== What to do ==
I would like the number of lines in the data that contain the word "mutui". Please give that number alone.

(Saved data entries)
:::

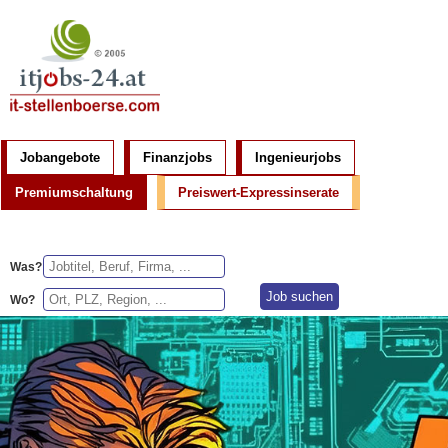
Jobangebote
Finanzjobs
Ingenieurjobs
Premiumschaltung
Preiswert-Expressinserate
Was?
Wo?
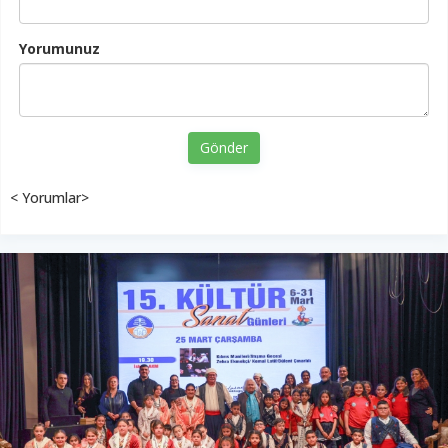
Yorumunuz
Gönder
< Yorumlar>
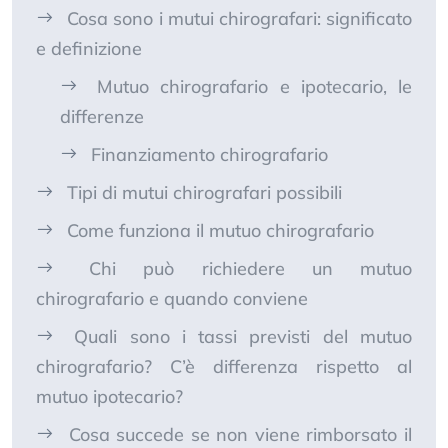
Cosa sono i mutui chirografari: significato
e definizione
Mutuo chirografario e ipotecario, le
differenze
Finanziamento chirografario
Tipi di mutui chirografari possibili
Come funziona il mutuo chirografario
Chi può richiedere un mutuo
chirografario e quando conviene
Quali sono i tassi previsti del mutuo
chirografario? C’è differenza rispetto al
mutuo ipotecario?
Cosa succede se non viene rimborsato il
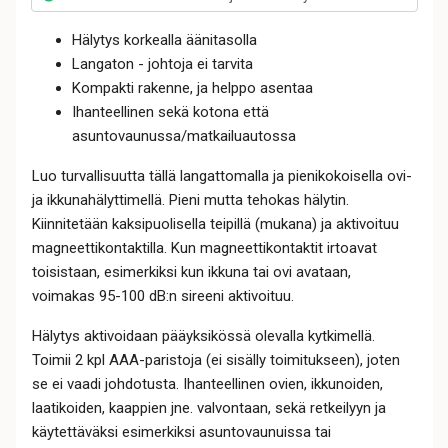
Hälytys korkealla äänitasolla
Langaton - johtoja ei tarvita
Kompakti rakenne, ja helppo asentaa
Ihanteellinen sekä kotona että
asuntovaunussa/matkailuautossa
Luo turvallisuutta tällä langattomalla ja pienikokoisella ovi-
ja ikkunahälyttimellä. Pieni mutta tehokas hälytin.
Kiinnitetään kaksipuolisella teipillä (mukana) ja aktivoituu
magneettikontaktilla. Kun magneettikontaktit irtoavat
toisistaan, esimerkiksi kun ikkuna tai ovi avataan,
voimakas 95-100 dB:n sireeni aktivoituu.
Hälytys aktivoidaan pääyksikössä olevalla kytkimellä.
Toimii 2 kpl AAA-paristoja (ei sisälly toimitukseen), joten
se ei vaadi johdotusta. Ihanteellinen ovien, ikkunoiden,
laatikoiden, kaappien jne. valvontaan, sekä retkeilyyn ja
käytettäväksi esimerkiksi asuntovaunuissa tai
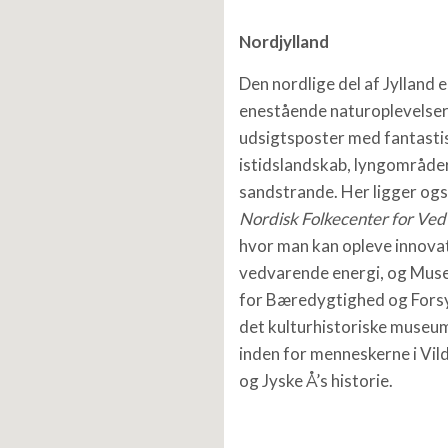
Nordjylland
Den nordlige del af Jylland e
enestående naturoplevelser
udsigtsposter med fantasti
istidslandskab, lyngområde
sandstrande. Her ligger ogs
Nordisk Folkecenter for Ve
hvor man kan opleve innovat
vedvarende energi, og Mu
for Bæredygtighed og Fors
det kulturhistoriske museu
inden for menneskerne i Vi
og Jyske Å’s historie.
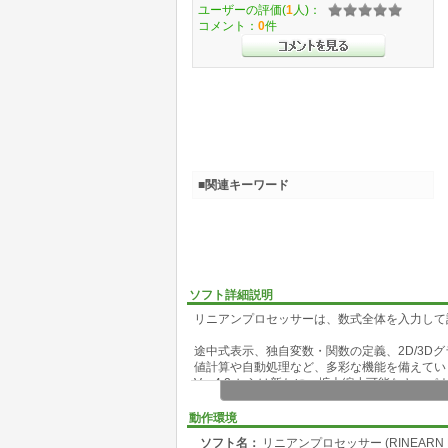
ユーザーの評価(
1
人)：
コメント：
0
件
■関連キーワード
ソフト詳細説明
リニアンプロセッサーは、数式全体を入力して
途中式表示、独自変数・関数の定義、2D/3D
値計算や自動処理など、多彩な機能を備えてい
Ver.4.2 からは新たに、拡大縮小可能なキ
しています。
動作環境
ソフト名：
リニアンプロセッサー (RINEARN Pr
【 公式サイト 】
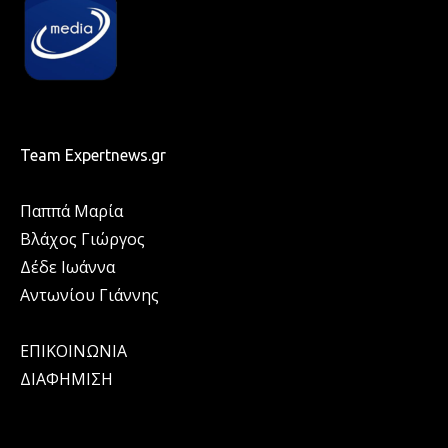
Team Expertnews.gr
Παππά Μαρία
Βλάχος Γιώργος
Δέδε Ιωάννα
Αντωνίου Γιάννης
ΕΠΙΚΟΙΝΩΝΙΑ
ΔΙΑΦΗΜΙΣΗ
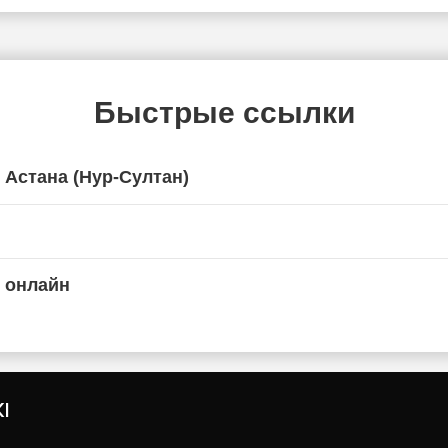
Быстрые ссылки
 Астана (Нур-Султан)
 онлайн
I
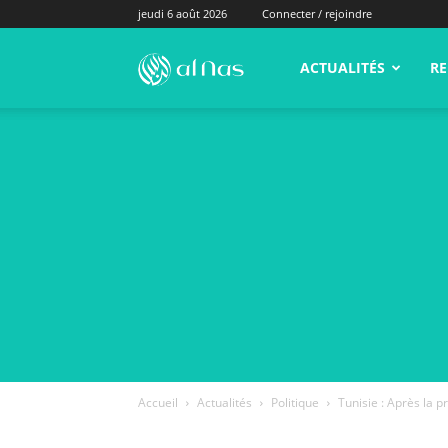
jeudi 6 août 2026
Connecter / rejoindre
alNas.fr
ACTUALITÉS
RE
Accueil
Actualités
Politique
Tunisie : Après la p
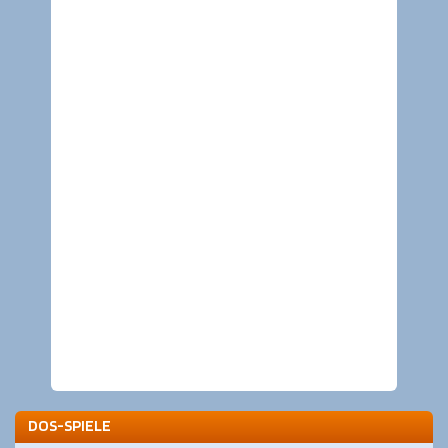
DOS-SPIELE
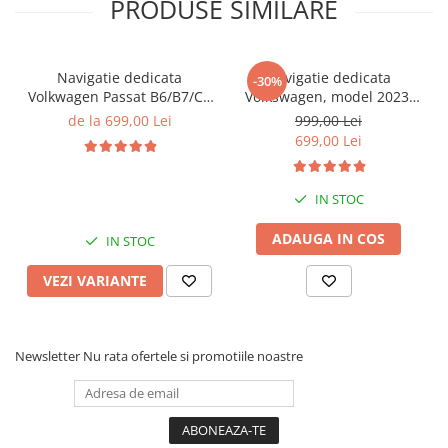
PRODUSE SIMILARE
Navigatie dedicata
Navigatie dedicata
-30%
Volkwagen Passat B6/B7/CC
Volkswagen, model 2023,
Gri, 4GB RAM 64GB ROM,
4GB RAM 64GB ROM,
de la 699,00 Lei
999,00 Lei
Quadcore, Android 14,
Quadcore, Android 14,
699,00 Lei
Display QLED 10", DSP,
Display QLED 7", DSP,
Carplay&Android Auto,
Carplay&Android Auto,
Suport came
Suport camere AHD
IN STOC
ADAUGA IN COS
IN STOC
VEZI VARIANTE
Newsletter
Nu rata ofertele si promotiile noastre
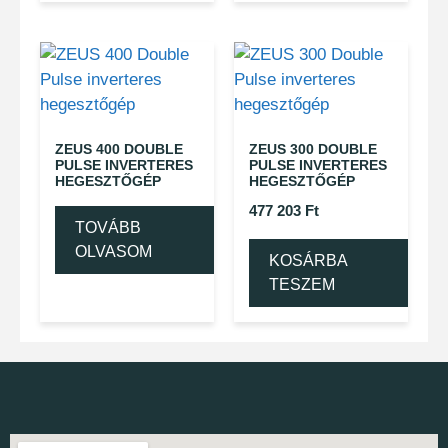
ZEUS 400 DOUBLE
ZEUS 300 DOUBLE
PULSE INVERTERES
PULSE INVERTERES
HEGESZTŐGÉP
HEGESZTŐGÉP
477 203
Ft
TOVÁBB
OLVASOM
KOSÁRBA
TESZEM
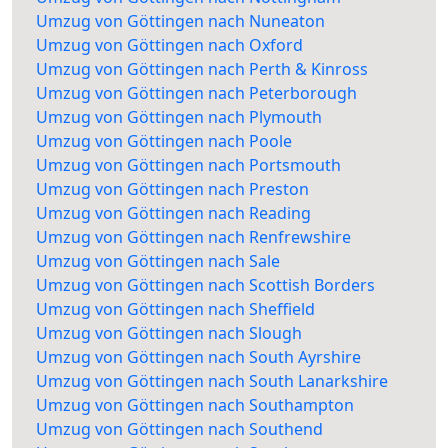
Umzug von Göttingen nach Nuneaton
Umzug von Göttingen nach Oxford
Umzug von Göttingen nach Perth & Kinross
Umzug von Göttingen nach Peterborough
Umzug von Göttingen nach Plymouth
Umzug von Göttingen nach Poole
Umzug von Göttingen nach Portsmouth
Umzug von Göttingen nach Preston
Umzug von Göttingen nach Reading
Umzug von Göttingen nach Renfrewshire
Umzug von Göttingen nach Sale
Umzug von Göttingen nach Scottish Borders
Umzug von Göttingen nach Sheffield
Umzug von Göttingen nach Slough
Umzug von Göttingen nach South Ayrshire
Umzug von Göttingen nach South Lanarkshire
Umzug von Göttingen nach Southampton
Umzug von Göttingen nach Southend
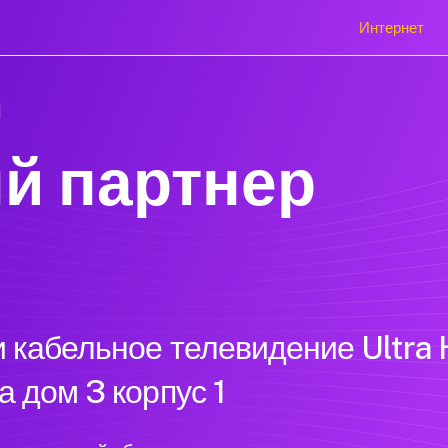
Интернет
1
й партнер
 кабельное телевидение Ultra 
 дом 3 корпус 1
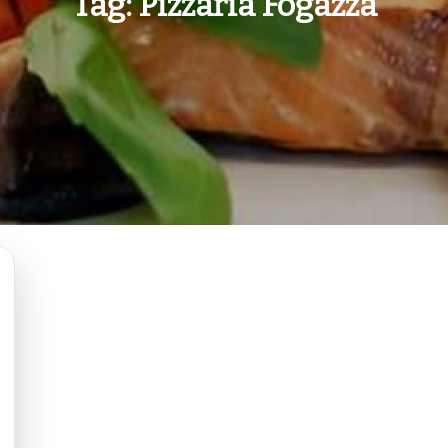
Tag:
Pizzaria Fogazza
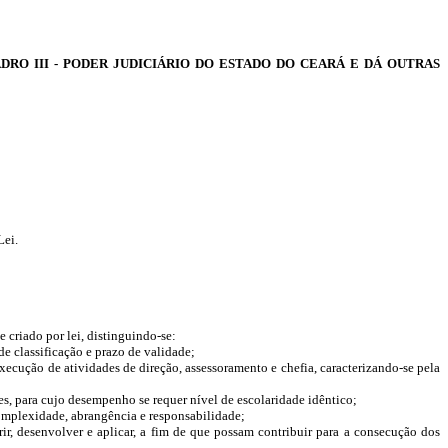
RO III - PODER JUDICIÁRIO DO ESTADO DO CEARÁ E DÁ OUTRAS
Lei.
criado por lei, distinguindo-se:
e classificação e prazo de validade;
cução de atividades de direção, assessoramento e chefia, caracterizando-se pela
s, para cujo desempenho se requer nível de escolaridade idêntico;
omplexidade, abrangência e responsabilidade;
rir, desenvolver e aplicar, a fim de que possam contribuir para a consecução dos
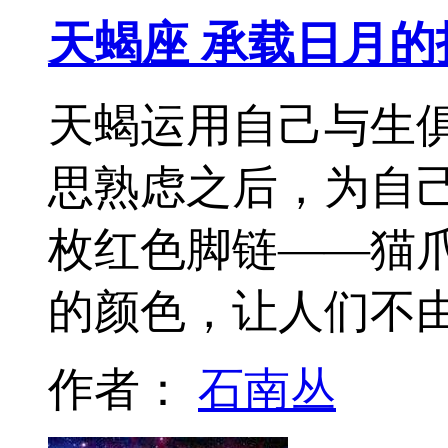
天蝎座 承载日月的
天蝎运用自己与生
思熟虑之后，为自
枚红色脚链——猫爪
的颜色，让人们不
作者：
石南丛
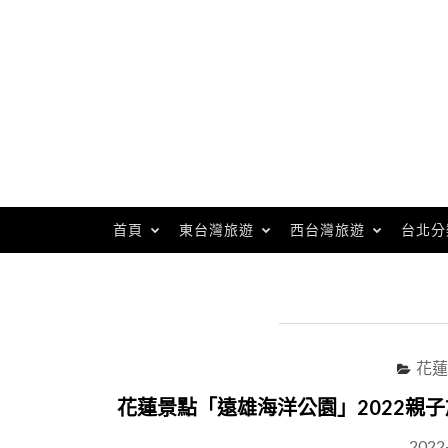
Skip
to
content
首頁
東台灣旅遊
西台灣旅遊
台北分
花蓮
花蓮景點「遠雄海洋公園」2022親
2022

:::

== Written solution ==
2